In China, spending on domestic animals has grown from an estimated $3.12 billion in 2010 to $25 billion in 2018. The Chinese people own 51 million dogs and 41 million cats, with pet owners often preferring to source pet food internationally. There are a total of 755 million pets, increased from 389 million in 2013.

A survey in 2002 found approximately 45 million pets in Italy, including 7 million dogs, 7.5 million cats, 16 million fish, 12 million birds and 10 thousand snakes.

A 2007 survey by the University of Bristol found that 26% of UK households owned cats and 31% owned dogs, estimating total domestic populations of approximately 10.3 million cats and 10.5 million dogs in 2006. The survey also found that 47.2% of households with a cat had at least one person educated to degree level, compared with 38.4% of homes with dogs.

There are approximately 86.4 million pet cats and approximately 78.2 million pet dogs in the United States, and a United States 2007–2008 survey showed that dog-owning households outnumbered those owning cats, but that the total number of pet cats was higher than that of dogs. The same was true for 2011. In 2013, pets outnumbered children four to one in the United States.

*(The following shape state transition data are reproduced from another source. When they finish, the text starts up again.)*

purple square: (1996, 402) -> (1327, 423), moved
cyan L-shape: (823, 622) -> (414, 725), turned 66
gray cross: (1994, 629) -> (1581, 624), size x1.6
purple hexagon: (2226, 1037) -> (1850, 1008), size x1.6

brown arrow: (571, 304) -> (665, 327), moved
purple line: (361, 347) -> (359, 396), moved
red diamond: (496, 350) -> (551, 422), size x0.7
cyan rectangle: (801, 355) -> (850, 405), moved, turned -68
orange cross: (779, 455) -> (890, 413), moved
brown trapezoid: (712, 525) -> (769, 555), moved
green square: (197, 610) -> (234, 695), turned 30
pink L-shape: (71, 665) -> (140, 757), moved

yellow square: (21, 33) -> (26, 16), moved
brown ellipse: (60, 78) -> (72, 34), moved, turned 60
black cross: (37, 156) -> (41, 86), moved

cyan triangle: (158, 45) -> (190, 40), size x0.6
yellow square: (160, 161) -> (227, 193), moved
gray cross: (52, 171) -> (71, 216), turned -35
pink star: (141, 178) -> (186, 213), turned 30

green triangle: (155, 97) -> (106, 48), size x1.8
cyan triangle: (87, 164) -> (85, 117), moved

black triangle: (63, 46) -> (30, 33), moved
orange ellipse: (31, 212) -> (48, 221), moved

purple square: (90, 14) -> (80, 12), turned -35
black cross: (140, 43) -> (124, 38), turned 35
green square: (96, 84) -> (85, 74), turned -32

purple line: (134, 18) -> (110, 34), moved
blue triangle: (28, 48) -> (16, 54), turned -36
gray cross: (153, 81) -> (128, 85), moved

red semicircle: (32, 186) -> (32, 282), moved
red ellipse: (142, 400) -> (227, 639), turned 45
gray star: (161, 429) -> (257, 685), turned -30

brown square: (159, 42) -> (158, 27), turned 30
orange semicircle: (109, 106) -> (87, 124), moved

Most popular pets in the U.S. (millions)
| Pet | Global population | U.S. population | U.S. inhabited households | U.S. average per inhabited household |
|---|---|---|---|---|
| Cat | 202 | 93.6 | 38.2 | 2.45 |
| Dog | 171 | 77.5 | 45.6 | 1.70 |
| Fish | N/A | 171.7 | 13.3 | 12.86 |
| Small mammals | N/A | 15.9 | 5.3 | 3.00 |
| Birds | N/A | 15.0 | 6.0 | 2.50 |
| Reptiles & amphibians | N/A | 13.6 | 4.7 | 2.89 |
| Equine | N/A | 13.3 | 3.9 | 3.41 |

==Effects on pets' health==
Keeping animals as pets may be detrimental to their health if certain requirements are not met. An important issue is inappropriate feeding, which may produce clinical effects. The consumption of chocolate or grapes can be fatal to dogs. Similarly, onions and garlic can lead to hemolytic anemia in dogs. Certain species of houseplants can also prove toxic if consumed by pets. Examples include philodendrons and Easter lilies, which can cause severe kidney damage to cats, and poinsettias, begonia, and aloe vera, which are mildly toxic to dogs. For birds, chocolate can be deadly, and foods intended for human consumption, such as bread, crackers, and dairy items, can potentially cause health problems.

House pets, particularly dogs and cats in industrialized societies, are highly susceptible to obesity. Overweight pets have been shown to be at a higher risk of developing diabetes, liver problems, joint pain, kidney failure, and cancer. Lack of exercise and high-caloric diets are considered to be the primary contributors to pet obesity.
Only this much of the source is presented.